We’ll soon be treated to a sale of the effects of the late Raine Spencer, onetime Countess Spencer, and step grandmother of the future King of England. I have to say, it took me about ten minutes to determine a proper form of address, as she had been married three times- widowed once and divorced two times- from men of title. In her later life, despite having been widowed for 25 years from the 8th Earl Spencer and subsequently remarried and divorced, she did, against custom, and against decorum, revert to her earlier title.
Her shall we say unorthodox adult life was preceded by one steeped in tradition, coming out and being deb of the year in 1948, but she was, after all the daughter of the queen of questionable taste, the romance novelist Barbara Cartland. In her later life, it was hard to tell Dame Barbara from Dame Edna Everage, and one wonders whether Dame Edna was fashioned after the former. Actually, one could tell them apart- Dame Edna was always a bit more restrained.
Interestingly, despite several marriages and high profile tiffs with her stepchildren- the Spencer children most notably dubbed her ‘Acid Raine’- she was nevertheless counted as friendly and gracious to those who met her and this friendly demeanour carried her through a long Tory political avocation.
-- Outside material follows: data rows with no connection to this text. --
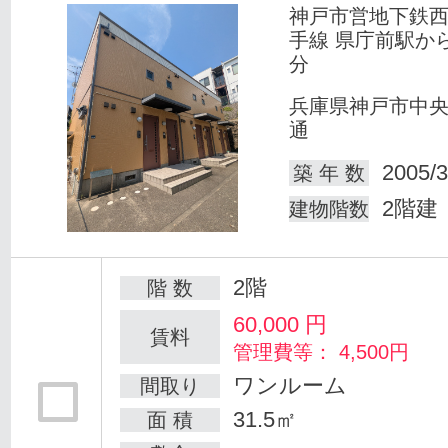
神戸市営地下鉄
手線 県庁前駅か
分
兵庫県神戸市中
通
2005/3
築 年 数
2階建
建物階数
2階
階 数
60,000
円
賃料
管理費等： 4,500円
ワンルーム
間取り
31.5㎡
面 積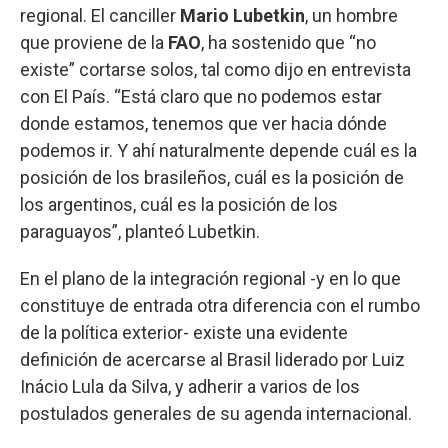
regional. El canciller
Mario Lubetkin
, un hombre
que proviene de la
FAO
, ha sostenido que “no
existe” cortarse solos, tal como dijo en entrevista
con El País. “Está claro que no podemos estar
donde estamos, tenemos que ver hacia dónde
podemos ir. Y ahí naturalmente depende cuál es la
posición de los brasileños, cuál es la posición de
los argentinos, cuál es la posición de los
paraguayos”, planteó Lubetkin.
En el plano de la integración regional -y en lo que
constituye de entrada otra diferencia con el rumbo
de la política exterior- existe una evidente
definición de acercarse al Brasil liderado por Luiz
Inácio Lula da Silva, y adherir a varios de los
postulados generales de su agenda internacional.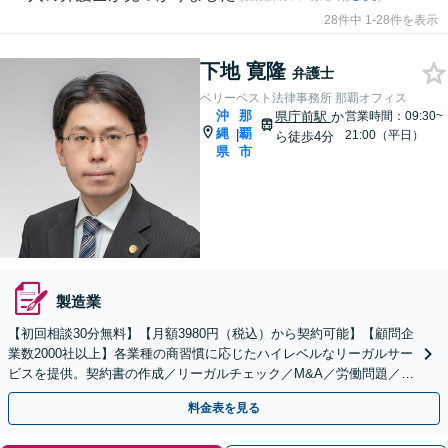
28件中 1-28件を表示
下地 寛隆
弁護士
ベリーベスト法律事務所 那覇オフィス
沖
那
県庁前駅
か
営業時間：09:30~
縄
覇
|
21:00（平日）
ら徒歩4分
県
市
製造業
【初回相談30分無料】【月額3980円（税込）から契約可能】【顧問企
業数2000社以上】各業種の商習慣に応じたハイレベルなリーガルサー
ビスを提供。契約書の作成／リーガルチェック／M&A／労働問題／知
的財産等、お任せください【他士業連携可能】
料金表を見る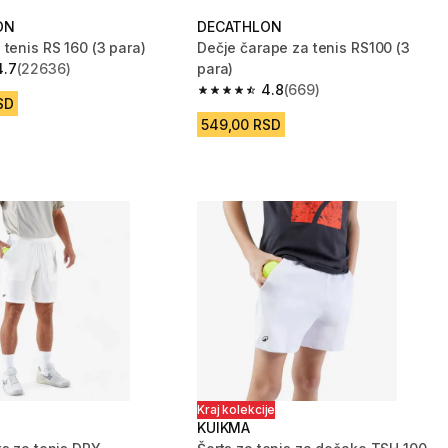
ON
DECATHLON
tenis RS 160 (3 para)
Dečje čarape za tenis RS100 (3
4.7
(22636)
para)
zvezdica from 22636 Recenzije
4.8
(669)
4.8 od 5 zvezdica from 669 Recenzi
SD
549,00 RSD
Kraj kolekcije
KUIKMA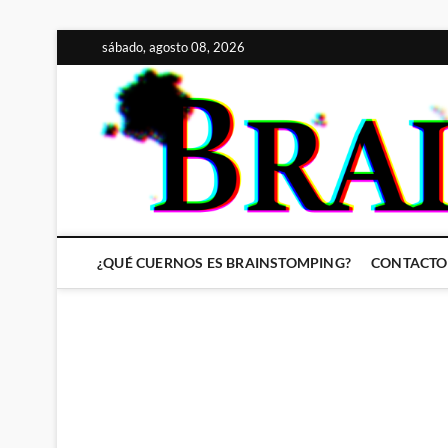
Saltar
sábado, agosto 08, 2026
al
contenido
¿QUÉ CUERNOS ES BRAINSTOMPING?
CONTACTO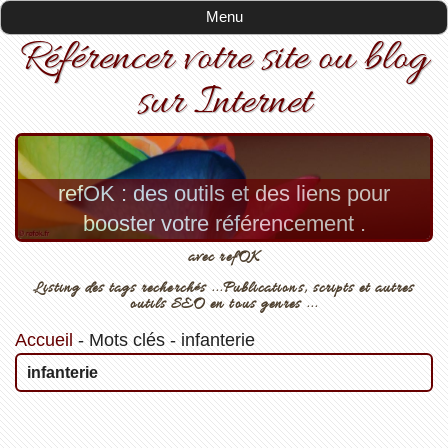
Menu
Référencer votre site ou blog
sur Internet
refOK : des outils et des liens pour
booster votre référencement .
avec refOK
Listing des tags recherchés ...Publications, scripts et autres
outils SEO en tous genres ...
Accueil
-
Mots clés
-
infanterie
infanterie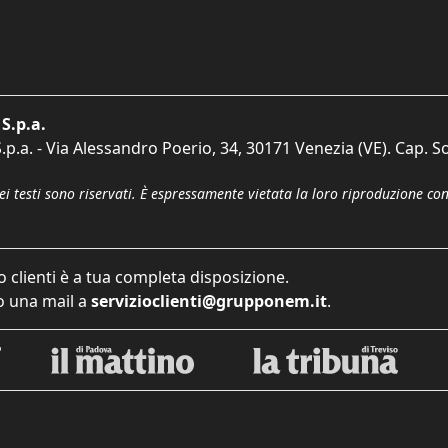
S.p.a.
p.a. - Via Alessandro Poerio, 34, 30171 Venezia (VE). Cap. So
dei testi sono riservati. È espressamente vietata la loro riproduzione co
o clienti è a tua completa disposizione.
 una mail a
servizioclienti@grupponem.it
.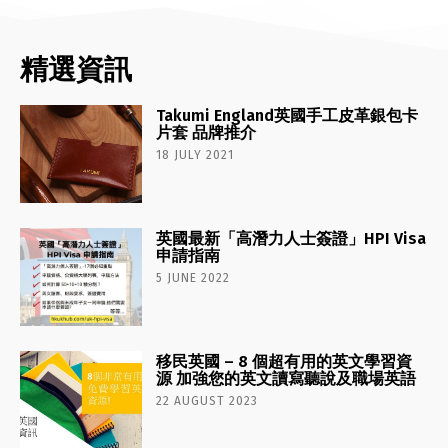
精選資訊
Takumi England英國手工皮革銀包卡
片套 品牌推介
18 JULY 2021
英國最新「高潛力人士簽證」HPI Visa
申請指南
5 JUNE 2022
移民英國 – 8 個超有用的英文學習資
源 加強您的英文讀寫聽說及職場英語
22 AUGUST 2023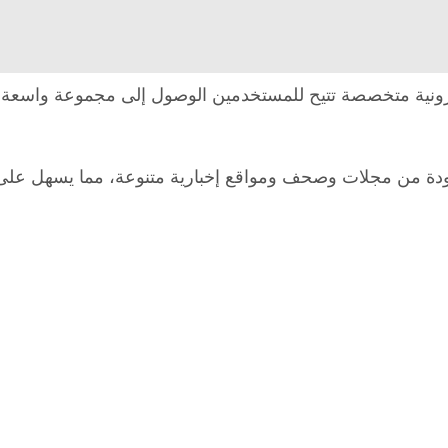
high be هو منصة بحث إلكترونية متخصصة تتيح للمستخدمين الوصول إلى مجموع
دة من مجلات وصحف ومواقع إخبارية متنوعة، مما يسهل على ال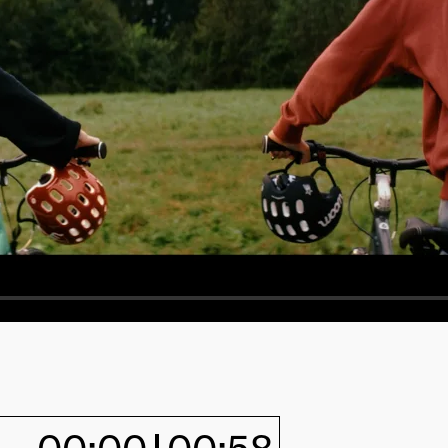
00:00
00:58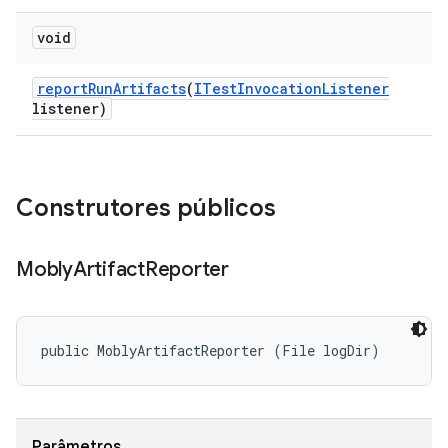
void
report
Run
Artifacts
(
ITest
Invocation
Listener
listener)
Construtores públicos
Mobly
Artifact
Reporter
public MoblyArtifactReporter (File logDir)
Parâmetros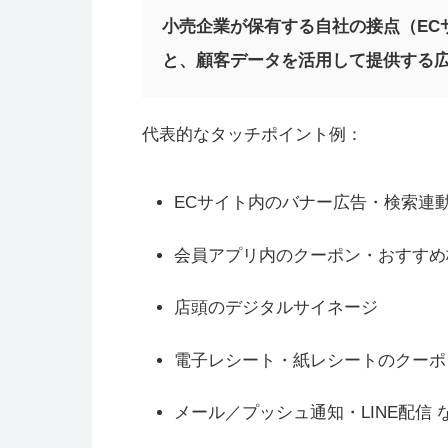
小売企業が保有する自社の接点（EC
と、顧客データを活用して提供する広
代表的なタッチポイント例：
ECサイト内のバナー広告・検索連
会員アプリ内のクーポン・おすすめ
店頭のデジタルサイネージ
電子レシート・紙レシートのクーポ
メール／プッシュ通知・LINE配信 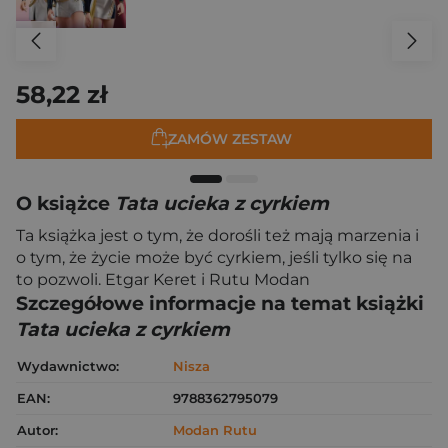
58,22 zł
ZAMÓW ZESTAW
O książce
Tata ucieka z cyrkiem
Ta książka jest o tym, że dorośli też mają marzenia i
o tym, że życie może być cyrkiem, jeśli tylko się na
to pozwoli. Etgar Keret i Rutu Modan
Szczegółowe informacje na temat książki
Tata ucieka z cyrkiem
Wydawnictwo:
Nisza
EAN:
9788362795079
Autor:
Modan Rutu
Looking at the later Raine Spencer, one has to note the huge hair, a political headdress, it seems, that marked British women of influence including Mrs Thatcher and Pamela Harriman. What it was these women were trying to communicate wearing a coif that could only be wrought with five cubic metres of VO5 one can only imagine.
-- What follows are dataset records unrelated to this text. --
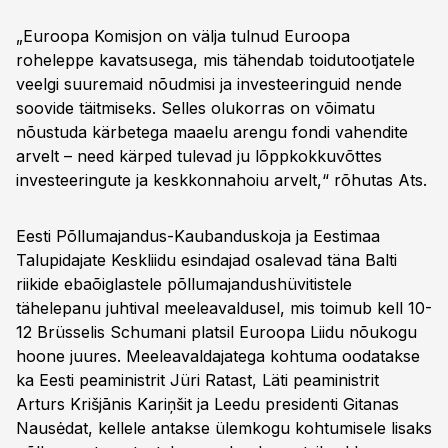
„Euroopa Komisjon on välja tulnud Euroopa
roheleppe kavatsusega, mis tähendab toidutootjatele
veelgi suuremaid nõudmisi ja investeeringuid nende
soovide täitmiseks. Selles olukorras on võimatu
nõustuda kärbetega maaelu arengu fondi vahendite
arvelt – need kärped tulevad ju lõppkokkuvõttes
investeeringute ja keskkonnahoiu arvelt,“ rõhutas Ats.
Eesti Põllumajandus-Kaubanduskoja ja Eestimaa
Talupidajate Keskliidu esindajad osalevad täna Balti
riikide ebaõiglastele põllumajandushüvitistele
tähelepanu juhtival meeleavaldusel, mis toimub kell 10-
12 Brüsselis Schumani platsil Euroopa Liidu nõukogu
hoone juures. Meeleavaldajatega kohtuma oodatakse
ka Eesti peaministrit Jüri Ratast, Läti peaministrit
Arturs Krišjānis Kariņšit ja Leedu presidenti Gitanas
Nausėdat, kellele antakse ülemkogu kohtumisele lisaks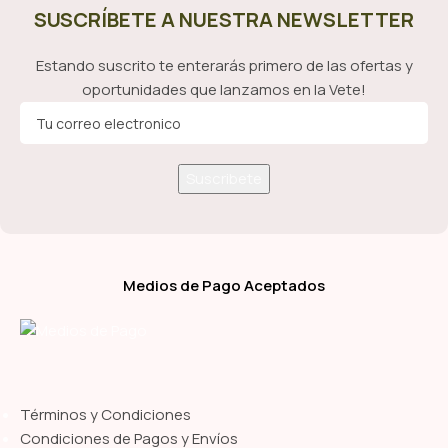
SUSCRÍBETE A NUESTRA NEWSLETTER
Estando suscrito te enterarás primero de las ofertas y
oportunidades que lanzamos en la Vete!
Medios de Pago Aceptados
Términos y Condiciones
Condiciones de Pagos y Envíos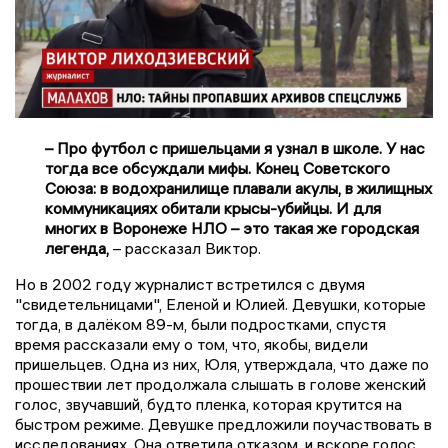
– Про футбол с пришельцами я узнал в школе. У нас
тогда все обсуждали мифы. Конец Советского
Союза: в водохранилище плавали акулы, в жилищных
коммуникациях обитали крысы-убийцы. И для
многих в Воронеже НЛО – это такая же городская
легенда,
– рассказал Виктор.
Но в 2002 году журналист встретился с двумя
"свидетельницами", Еленой и Юлией. Девушки, которые
тогда, в далёком 89-м, были подростками, спустя
время рассказали ему о том, что, якобы, видели
пришельцев. Одна из них, Юля, утверждала, что даже по
прошествии лет продолжала слышать в голове женский
голос, звучавший, будто пленка, которая крутится на
быстром режиме. Девушке предложили поучаствовать в
исследованиях. Она ответила отказом, и вскоре голос,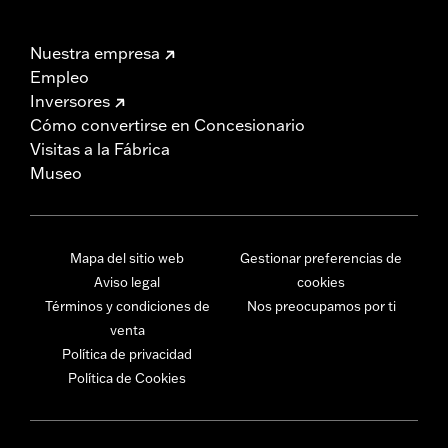
Nuestra empresa
Empleo
Inversores
Cómo convertirse en Concesionario
Visitas a la Fábrica
Museo
Mapa del sitio web
Gestionar preferencias de
Aviso legal
cookies
Términos y condiciones de
Nos preocupamos por ti
venta
Política de privacidad
Política de Cookies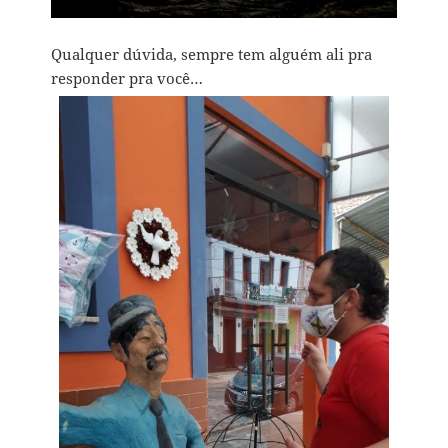
Qualquer dúvida, sempre tem alguém ali pra
responder pra você…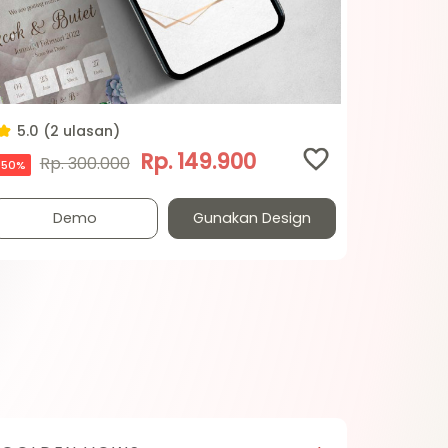
5.0 (2 ulasan)
Rp. 149.900
Rp. 300.000
50%
Demo
Gunakan Design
But, then, certainly in the case of Raine Spencer, her objective was one always of garnering attention. Witness her efforts in the redecoration of Althorp following her marriage to Johnnie Spencer. She certainly didn’t spare the gold leaf to achieve effects that doubtless had John Fowler spinning in his grave.
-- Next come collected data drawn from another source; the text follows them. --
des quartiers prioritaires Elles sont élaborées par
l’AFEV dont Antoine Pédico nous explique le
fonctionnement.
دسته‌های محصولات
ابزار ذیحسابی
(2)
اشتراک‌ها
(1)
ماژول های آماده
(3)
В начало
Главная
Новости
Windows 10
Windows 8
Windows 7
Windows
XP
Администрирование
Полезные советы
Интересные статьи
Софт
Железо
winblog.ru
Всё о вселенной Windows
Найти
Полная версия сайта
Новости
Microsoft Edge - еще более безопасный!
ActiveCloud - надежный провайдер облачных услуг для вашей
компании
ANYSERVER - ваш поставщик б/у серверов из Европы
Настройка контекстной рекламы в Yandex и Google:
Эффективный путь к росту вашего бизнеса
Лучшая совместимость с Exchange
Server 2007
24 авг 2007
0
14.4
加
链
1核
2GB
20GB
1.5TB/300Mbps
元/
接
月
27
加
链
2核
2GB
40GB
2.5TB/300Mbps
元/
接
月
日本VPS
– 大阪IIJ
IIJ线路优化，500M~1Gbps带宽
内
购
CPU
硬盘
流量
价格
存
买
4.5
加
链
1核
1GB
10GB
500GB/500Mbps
Still and all, one can’t help feeling wistful that with the passing of Raine Spencer there evaporates an era, with a woman who like so many of her now nearly vanished tribe felt she could do no wrong, that, in fact, the rules of polite society, though rigorously acknowledged, nevertheless felt unobliged to follow.
The presentation courts didn’t long survive Raine Spencer’s coming out, with the last held in the London season of 1958. While there are no shortage of contemporary party girls, I must say, the misbehavior of someone having been presented and given the royal nod seems all the more delightful to a salacious, albeit nostalgic, old party like me. Good on her.